For this scenario, we selected a magnitude 6.7 earthquake on the southern Hayward fault. This event should fall between the "occasional" and "rare" events used by Mary Comerio and her co-authors in The Economic Benefits of a Disaster Resistant University.

An earthquake of this size would cause damage throughout the San Francisco Bay Area. For comparison, the 1989 Loma Prieta earthquake was an M6.9. According to the new earthquake probabilities, there is 70% probability of one or more earthquakes of M6.7 or greater from 2000 to 2030 in the San Francisco Bay Area.

This segment of the Hayward fault last ruptured in the 1868 earthquake. The scenario event initiates near Fremont and ruptures toward the UC Berkeley. However, this scenario is not a repeat of the 1868 event. Instead, we used a fault length of 38 km with ~1 m of slip to produce a M6.7 event. 1 m of slip is approximately the amount which has acculmulated on this segment of the fault since the 1868 earthquake (132 years x 9 mm/year = 1.2 m).

Although this event focuses strong ground shaking toward UC Berkeley (since it is rupturing toward the campus), the fault break does not go through the campus and thus does not provide the hazard of surface rupture through Cal Memorial Stadium and other fault-crossing structures.

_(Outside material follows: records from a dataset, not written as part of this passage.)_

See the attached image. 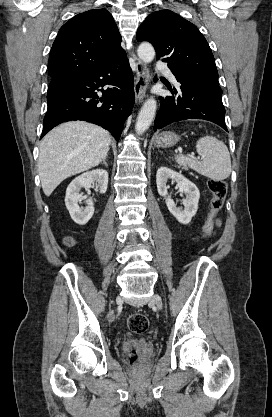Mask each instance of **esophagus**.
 <instances>
[{"mask_svg":"<svg viewBox=\"0 0 272 417\" xmlns=\"http://www.w3.org/2000/svg\"><path fill=\"white\" fill-rule=\"evenodd\" d=\"M134 59L136 66V78L134 82L135 101L136 103H141L146 96L150 75L145 64H143L136 56H134Z\"/></svg>","mask_w":272,"mask_h":417,"instance_id":"obj_1","label":"esophagus"}]
</instances>
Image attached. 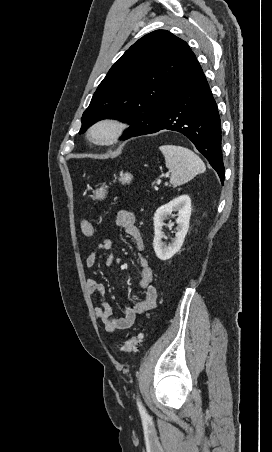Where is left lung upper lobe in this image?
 Instances as JSON below:
<instances>
[{"instance_id":"obj_1","label":"left lung upper lobe","mask_w":272,"mask_h":452,"mask_svg":"<svg viewBox=\"0 0 272 452\" xmlns=\"http://www.w3.org/2000/svg\"><path fill=\"white\" fill-rule=\"evenodd\" d=\"M195 59L187 43L166 30L143 36L119 58L98 86L83 113L80 133L105 118L129 123L125 135L153 126Z\"/></svg>"}]
</instances>
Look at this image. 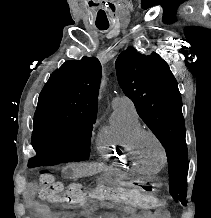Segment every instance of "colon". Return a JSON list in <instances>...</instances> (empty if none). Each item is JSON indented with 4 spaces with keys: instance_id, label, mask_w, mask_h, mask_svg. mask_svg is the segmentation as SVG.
<instances>
[{
    "instance_id": "colon-1",
    "label": "colon",
    "mask_w": 211,
    "mask_h": 218,
    "mask_svg": "<svg viewBox=\"0 0 211 218\" xmlns=\"http://www.w3.org/2000/svg\"><path fill=\"white\" fill-rule=\"evenodd\" d=\"M39 196L58 204H81L95 200L138 209H161L164 205L161 199L144 187L109 185L87 187L78 183L64 185L48 171L40 172Z\"/></svg>"
}]
</instances>
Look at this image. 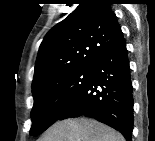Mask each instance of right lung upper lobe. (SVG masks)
Returning <instances> with one entry per match:
<instances>
[{
  "instance_id": "cb5924a9",
  "label": "right lung upper lobe",
  "mask_w": 155,
  "mask_h": 141,
  "mask_svg": "<svg viewBox=\"0 0 155 141\" xmlns=\"http://www.w3.org/2000/svg\"><path fill=\"white\" fill-rule=\"evenodd\" d=\"M120 34V25L107 0H83L44 37L32 88L56 74L94 67Z\"/></svg>"
}]
</instances>
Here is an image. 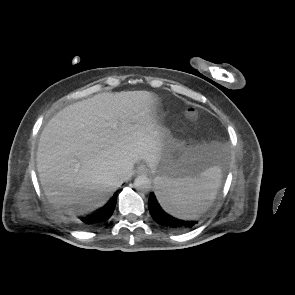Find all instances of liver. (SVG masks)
Segmentation results:
<instances>
[{
	"instance_id": "1",
	"label": "liver",
	"mask_w": 295,
	"mask_h": 295,
	"mask_svg": "<svg viewBox=\"0 0 295 295\" xmlns=\"http://www.w3.org/2000/svg\"><path fill=\"white\" fill-rule=\"evenodd\" d=\"M158 103L149 91L104 92L53 116L36 158L48 201L69 213L89 212L132 175L135 163L155 168L164 134Z\"/></svg>"
}]
</instances>
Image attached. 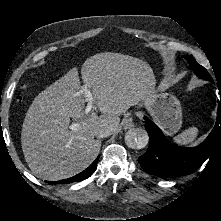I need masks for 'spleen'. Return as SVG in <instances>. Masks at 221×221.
I'll use <instances>...</instances> for the list:
<instances>
[{
    "instance_id": "spleen-1",
    "label": "spleen",
    "mask_w": 221,
    "mask_h": 221,
    "mask_svg": "<svg viewBox=\"0 0 221 221\" xmlns=\"http://www.w3.org/2000/svg\"><path fill=\"white\" fill-rule=\"evenodd\" d=\"M198 135L197 127H190L174 137L173 141L178 145H187L192 143Z\"/></svg>"
}]
</instances>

The aftershock probability was calculated by Dr. Lind Gee using the software of Dr. Paul Reasenberg of the USGS. This is the same software used to generate reports after earthquakes in northern California, and is based on the statistics of California earthquakes.

The ground motion maps were produced by Dr. Asya Kaverina and Prof. Doug Dreger. This methodology predicts ground motions, based on information about the earthquake rupture. Using the model of the finite rupture above, they generated synthetic seismograms on a fine grid of points assuming a simple model of Bay Area structure. The synthetic seismograms are then processed to estimate peak ground acceleration (PGA) and velocity (PGV) at each grid point and the results are contoured. This methodology can be combined with tools for estimating fault parameters automatically to produce maps of strong-ground shaking emergency response. It was applied to the 1999 Hector Mine earthquake.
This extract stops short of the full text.